Tracey is currently a Renal Technologist with the NHS . Her job involves the maintenance, calibration, repairs and modifications of medical equipment used to perform kidney dialysis. Dialysis machines are extremely important for the survival of patients who suffer from kidney disease. Renal Technologists ensure that this vital equipment works efficiently and safely at all times. Tracey undertook her work placement at Ulster’s Centre for Rehabilitation Research where she had the opportunity to work alongside a team comprising both local and international collaborators to complete a research study on Transcutaneous Electrical Nerve Stimulation (TENS). She was the investigator of the laboratory trial and the information collected was used to compile a journal submission. The paper, of which Tracey is a co-author is titled ‘Does the Stimulation Intensity of Transcutaneous Electrical Nerve Stimulation Influence Hypoalgesia?’ and was published in the European Journal of Pain in August 2011. Tracey hopes to gain invaluable experience within this role through hands on experience and training courses. Tracey is keen to incorporate her background in medical research into her current role which could possibly lead to new techniques or equipment being developed which could improve the treatment of dialysis patients.

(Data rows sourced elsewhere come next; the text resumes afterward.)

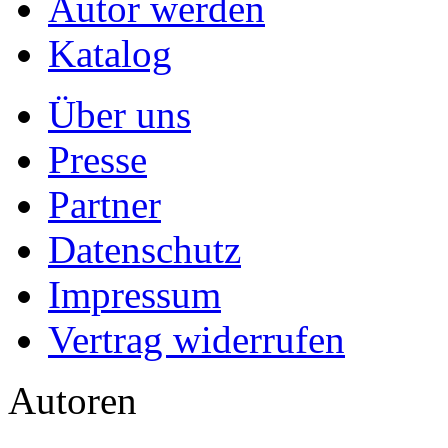
Autor werden
Katalog
Über uns
Presse
Partner
Datenschutz
Impressum
Vertrag widerrufen
Autoren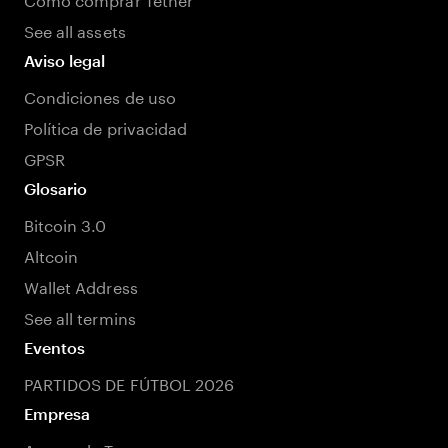
See all assets
Aviso legal
Condiciones de uso
Política de privacidad
GPSR
Glosario
Bitcoin 3.0
Altcoin
Wallet Address
See all termins
Eventos
PARTIDOS DE FÚTBOL 2026
Empresa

Dr Lindsay McManus BSc Hons Biomedical Engineering with DIS 2008

Lindsay graduated with a degree in Biomedical Engineering with a commendation in a Diploma of Industrial Studies in 2008. In the same year she began a three-year PhD based in the Nanotechnology and Integrated BioEngineering Centre, funded by the Department of Education and Learning, Northern Ireland. Lindsay has worked on collaborative projects with Tyndall National Institute in Cork and also with Dublin Institute of Technology, Ireland. Throughout her time as a PhD student she has been successful in various funding applications for attending international conferences, including the I J Shelley travelling fund, the Andrew Carnegie research travel fund and the Royal Society of Engineering travel grant. Recently Lindsay was also successful in securing a National Access Programme research grant (NAP 303) which is funded by Science Foundation Ireland. Lindsay became the Irish regional winner for the Young Persons’ Lecture competition, which is sponsored by the Institute of Materials, Minerals and Mining (IOM3). This competition is a test of the competitors’ ability to convey technical information in an enthusiastic and understandable way, in the form of a short presentation. She then went on to participate in the 7th world final that was sponsored by the Companhia Brasileira de Metalurgia e Mineração in São Paulo, Brazil. She has also published a number of papers in peer reviewed journals on her pioneering work on monitoring Human Stem Cells using Raman Spectroscopy. Lindsay has recently taken up a post within Heartsine Technologies in Belfast (NI) after completing her PhD in NIBEC, Ulster University.

Jenna Smith BSc Hons Biomedical Engineering with DIS 2010

Having graduated with First Class Honours in July 2010 Jenna took up a post at Randox Laboratories, a privately owned diagnostic and equipment manufacturer based in Crumlin. She is now Project Manager on 'Evidence Evolution' which is the world’s first fully automated, random access Biochip analyser. It utilises the revolutionary Biochip Array Technology (BAT) which is capable of simultaneously detecting up to 23 analytes in a single patient sample. Jenna also works closely with the Quality teams assisting with internal and external audits and general regulatory compliance work within the Engineering department.